2.2 Appellante stelt dat zij een startend bedrijf is en dat zij de aanvraag voor het tweede halfjaar van 2005 pas wilde indienen, nadat op de aanvraag voor het eerste halfjaar was beslist. Zij wilde ervaring opdoen met de beoordeling van dit soort aanvragen, teneinde voor het tweede halfjaar een 'verbeterde' aanvraag te kunnen indienen.
De financiering van het onderhavige project is volledig opgebracht door de aandeelhouders en appellante heeft verder geen inkomsten. In deze fase van het project is de aangevraagde afdrachtvermindering uitermate belangrijk voor de financiering ervan, terwijl de S&O-verklaring bovendien belangrijk is voor andere subsidies en financieringsmogelijkheden.
Hoewel circa 90% van de aangevraagde projecten gedurende het hele jaar 2005 - en soms nog verder - doorloopt, is in overleg met SenterNovem besloten in november 2004 eerst een aanvraag over het eerste halfjaar 2005 in te dienen. Appellante ging ervan uit dat die aanvraag uiterlijk medio mei 2005 zou zijn afgewerkt. Omdat de aanvraag voor het tweede halfjaar 2005 feitelijk het zelfde zou zijn als die voor het eerste halfjaar is met indiening van de aanvraag voor het tweede halfjaar gewacht tot duidelijkheid bestond over de beoordeling met betrekking tot het eerste halfjaar.
Appellante acht het onredelijk dat SenterNovem niet uiterlijk medio mei 2005 de aanvraag voor het eerste halfjaar 2005 heeft beoordeeld en haar dan tegenwerpt dat de aanvraag voor het tweede halfjaar niet tijdig is ingediend. Zij vindt deze stellingname bureaucratisch en bepaald niet innovatiebevorderend.
2.3. Het College stelt vast dat de termijnoverschrijding voor de indiening van de onderhavige aanvraag door appellante niet is betwist.
Hetgeen appellante ter zake heeft aangevoerd behoefde voor verweerder geen aanleiding te vormen bijzondere omstandigheden aanwezig te achten, op grond waarvan die termijnoverschrijding verschoonbaar zou zijn.
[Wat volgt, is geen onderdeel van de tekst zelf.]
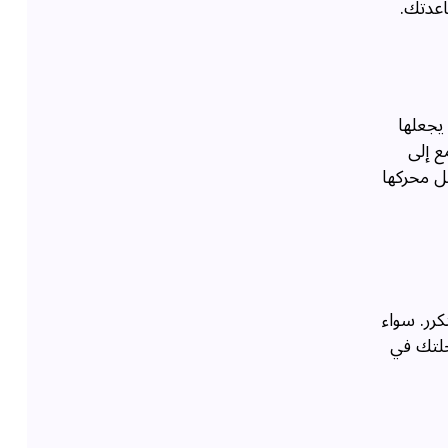
دتك.
 يجعلها
ع إلى
. يمكنك القيادة بسهولة في شوارع المدن والطرق الصحراوية مع LX 570 بفضل محركها
كرر. سواء
حلتك في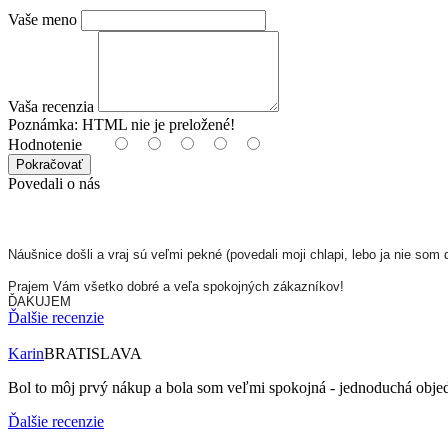
Vaše meno
Vaša recenzia
Poznámka:
HTML nie je preložené!
Hodnotenie
Pokračovať
Povedali o nás
Náušnice došli a vraj sú veľmi pekné (povedali moji chlapi, lebo ja nie som 
Prajem Vám všetko dobré a veľa spokojných zákazníkov!
ĎAKUJEM
Ďalšie recenzie
Karin
BRATISLAVA
Bol to môj prvý nákup a bola som veľmi spokojná - jednoduchá objed
Ďalšie recenzie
Dat appellante op het moment dat de indieningstermijn voor het tweede halfjaar verstreek nog geen beslissing had ontvangen op haar aanvraag over het eerste halfjaar van 2005, kan niet als zodanige omstandigheid worden aangemerkt. Zowel in bezwaar als bij de behandeling van het beroep heeft appellante erkend dat haar niet, laat staan onvoorwaardelijk, is toegezegd dat zij met de indiening van de hier aan de orde zijnde aanvraag kon wachten totdat duidelijkheid was verkregen omtrent de aanvraag voor het eerste halfjaar. Van de zijde van verweerder is ter zitting bovendien terecht opgemerkt dat appellante tijdig een pro forma aanvraag had kunnen indienen en deze na de ontvangst van de beslissing met betrekking tot het eerste halfjaar 1995 had kunnen aanvullen.
Ook het door appellante gestelde financiële belang bij een inhoudelijke beslissing op haar onderhavige aanvraag, kan geen grond vormen haar de overschrijding van de indieningstermijn niet tegen te werpen.
2.5 Het beroep is derhalve ongegrond. Het College acht geen termen aanwezig voor een kostenveroordeling met toepassing van artikel 8:75 van de Algemene wet bestuursrecht.